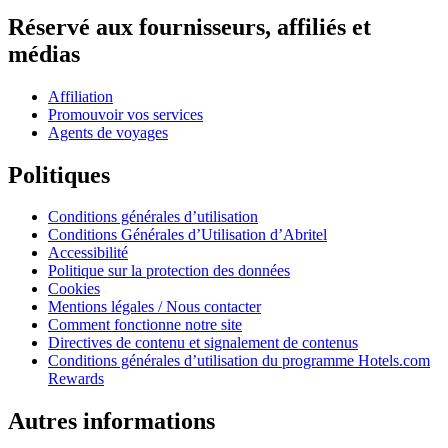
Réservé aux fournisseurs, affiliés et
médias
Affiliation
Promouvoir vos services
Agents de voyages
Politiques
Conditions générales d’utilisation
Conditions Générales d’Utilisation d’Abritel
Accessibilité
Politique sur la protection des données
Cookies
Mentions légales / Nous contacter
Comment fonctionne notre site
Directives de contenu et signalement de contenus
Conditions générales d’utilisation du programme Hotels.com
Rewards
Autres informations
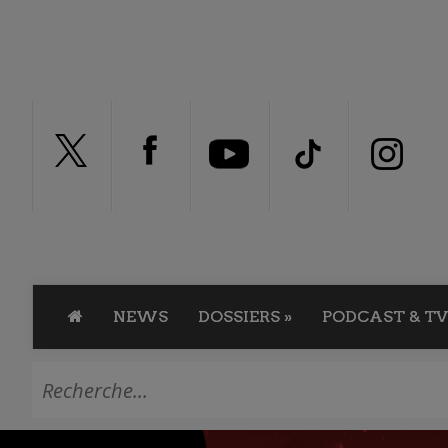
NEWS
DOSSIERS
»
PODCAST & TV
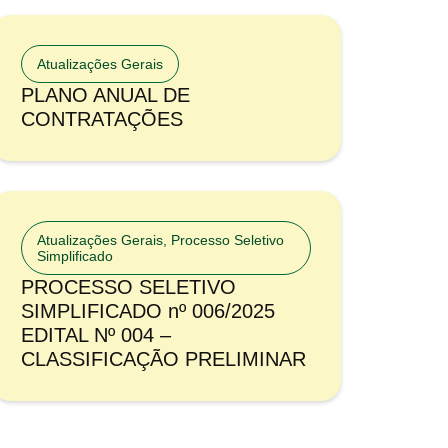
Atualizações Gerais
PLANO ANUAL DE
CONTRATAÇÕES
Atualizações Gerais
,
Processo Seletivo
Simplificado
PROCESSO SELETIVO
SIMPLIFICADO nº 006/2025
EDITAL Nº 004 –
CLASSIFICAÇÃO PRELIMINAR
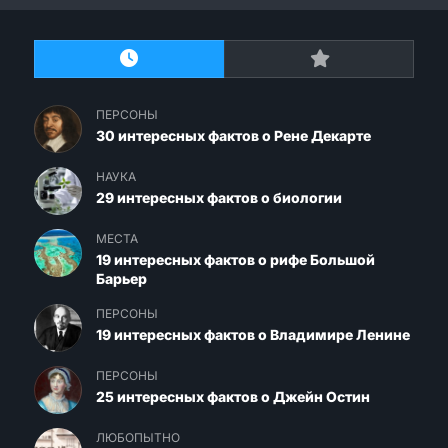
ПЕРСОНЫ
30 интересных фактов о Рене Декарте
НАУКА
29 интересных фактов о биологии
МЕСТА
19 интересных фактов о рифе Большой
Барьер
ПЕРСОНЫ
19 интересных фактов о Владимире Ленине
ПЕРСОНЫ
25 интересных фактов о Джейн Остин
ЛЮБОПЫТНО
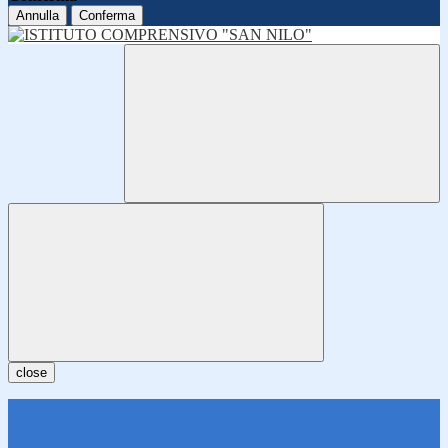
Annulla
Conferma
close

*Your goal*: Beginning with the line that holds "EDITAL Nº 004 –" and continuing to the end of the entries above, set down each line exactly, both ends included; include no pictures.

*Problem solution*:
EDITAL Nº 004 –
CLASSIFICAÇÃO PRELIMINAR
ПЕРСОНЫ
30 интересных фактов о Рене Декарте
НАУКА
29 интересных фактов о биологии
МЕСТА
19 интересных фактов о рифе Большой
Барьер
ПЕРСОНЫ
19 интересных фактов о Владимире Ленине
ПЕРСОНЫ
25 интересных фактов о Джейн Остин
ЛЮБОПЫТНО
Annulla
Conferma
close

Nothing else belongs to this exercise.